Understanding the BM25 Full Text Search Algorithm
Source: https://emschwartz.me/understanding-the-bm25-full-text-search-algorithm/ Author: Evan Schwartz
Summary
Clear explanation of BM25’s formula, parameters, and key design decisions. One of the most accessible introductions to BM25 mechanics.
Formula Components
BM25(q, d) = Σ IDF(qi) × (TF(qi, d) × (k1 + 1)) / (TF(qi, d) + k1 × (1 - b + b × |d|/avgdl))
1. IDF — Inverse Document Frequency
Rare terms get higher weight than common terms:
IDF(qi) = ln((N - n(qi) + 0.5) / (n(qi) + 0.5))

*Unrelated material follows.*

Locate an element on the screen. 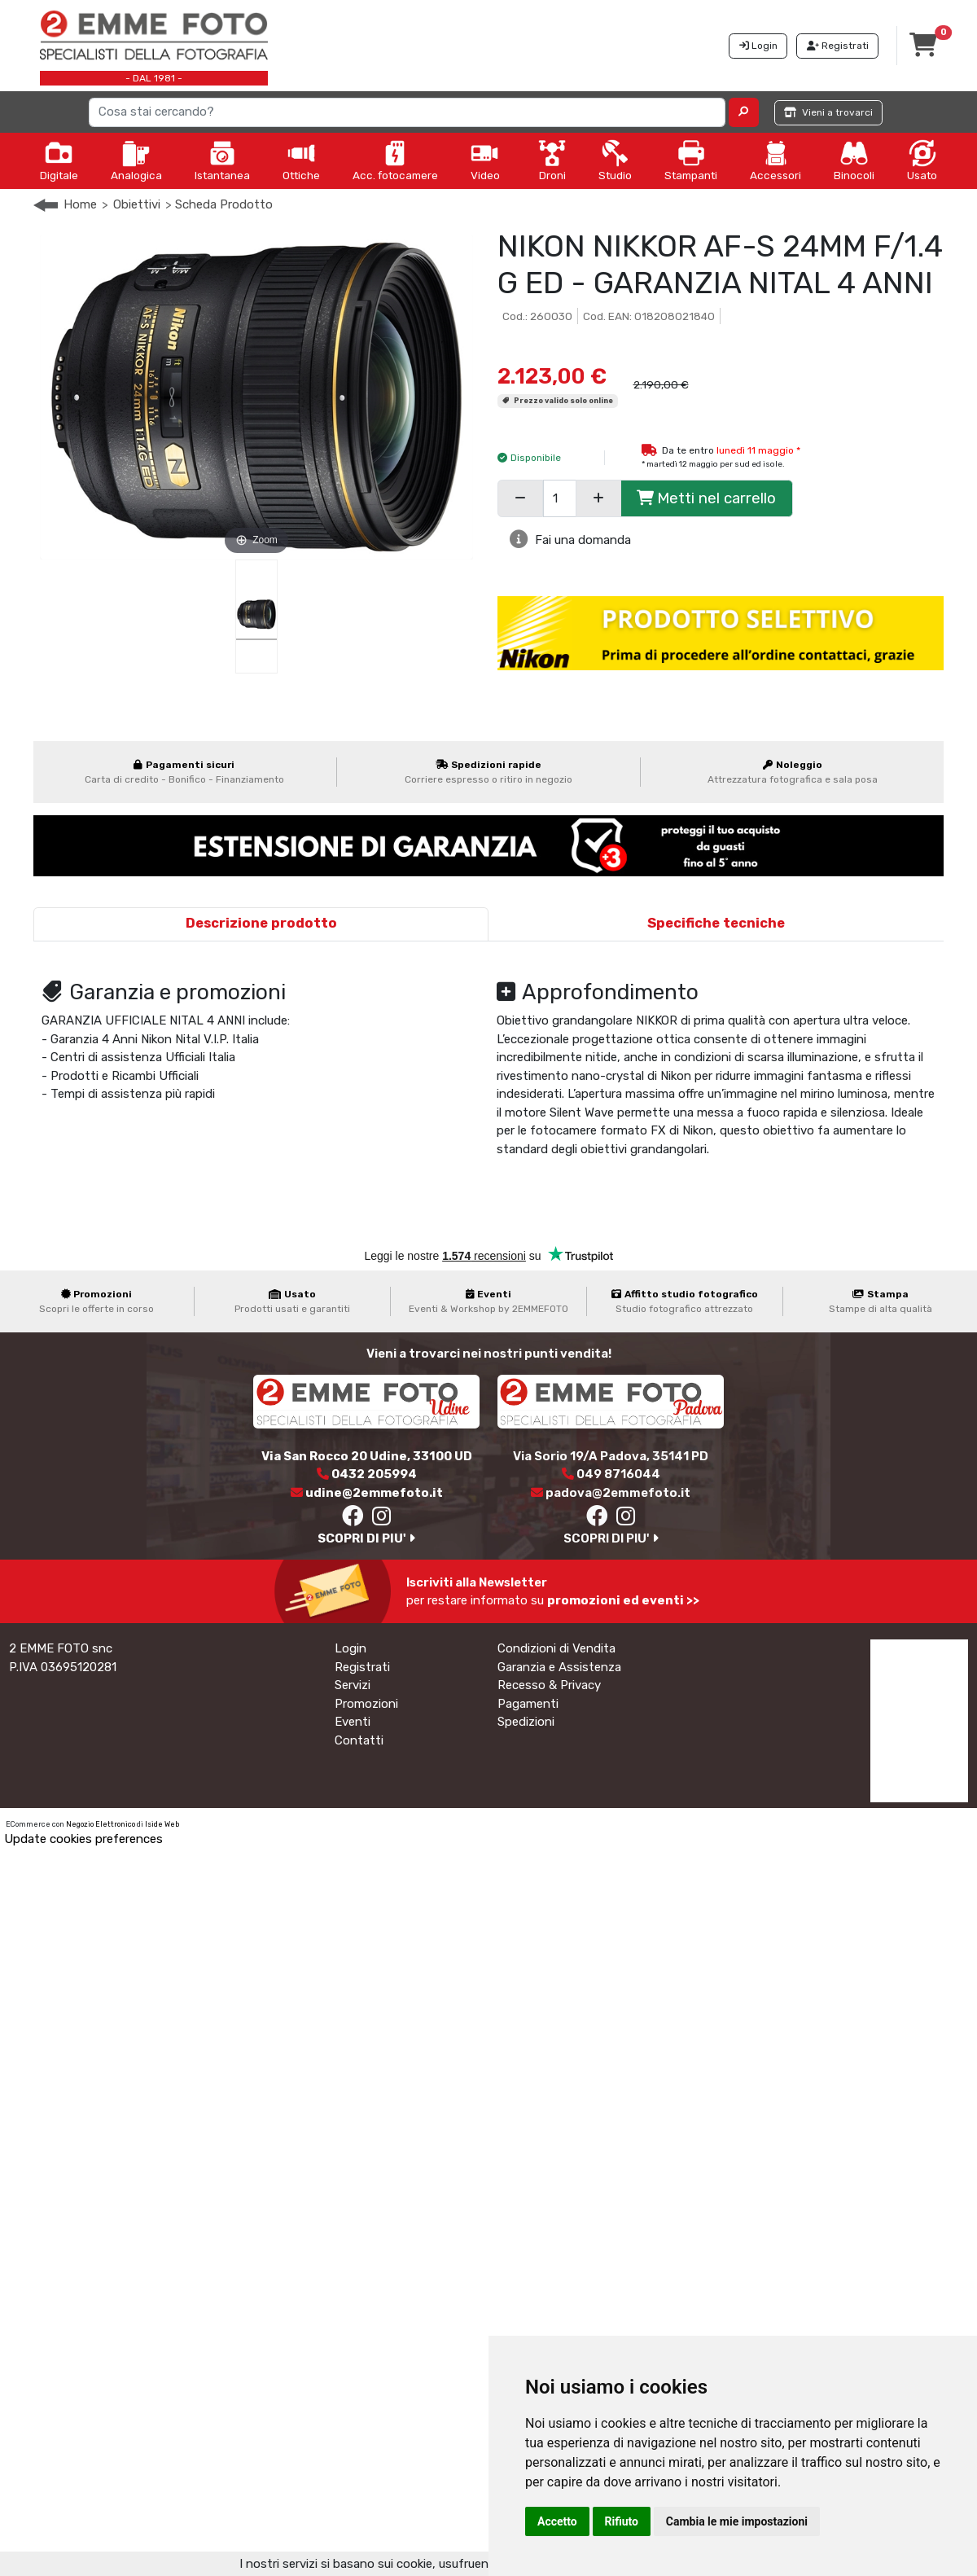  Recesso & Privacy is located at coordinates (549, 1685).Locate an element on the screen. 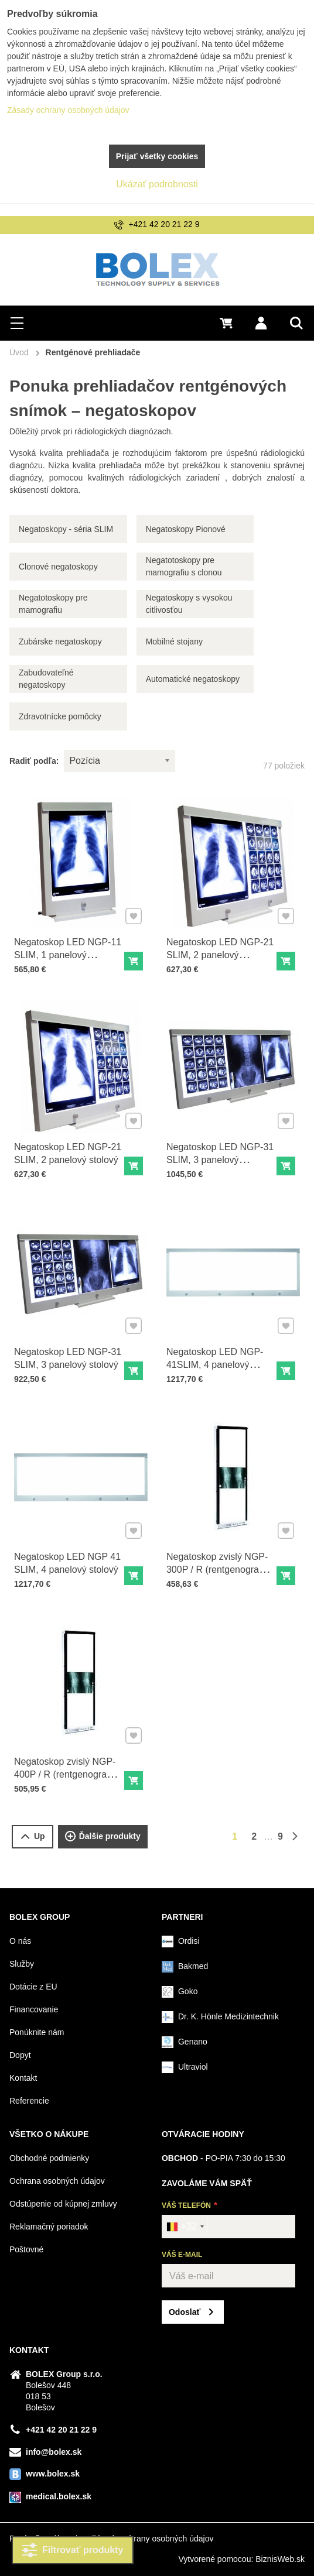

2. TF — Term Frequency with Saturation
Diminishing returns on repeated terms, controlled by k1.
3. Length Normalization
Prevents longer documents from dominating, controlled by b.
Key Parameters
| Parameter | Typical Value | Effect |
|---|---|---|
| k1 | 1.2–2.0 | Controls TF saturation — how quickly repeated terms lose incremental value |
| b | 0.75 | Controls length normalization strength (0 = disabled) |
Key Design Insight
BM25 drops probability-calculation terms that don’t affect document ordering, and crucially assumes most documents are not relevant (R=r=0). This makes it practical without pre-existing relevance data.
Important Limitation
BM25 scores cannot be compared across different collections or time periods — only within the same collection for the same query.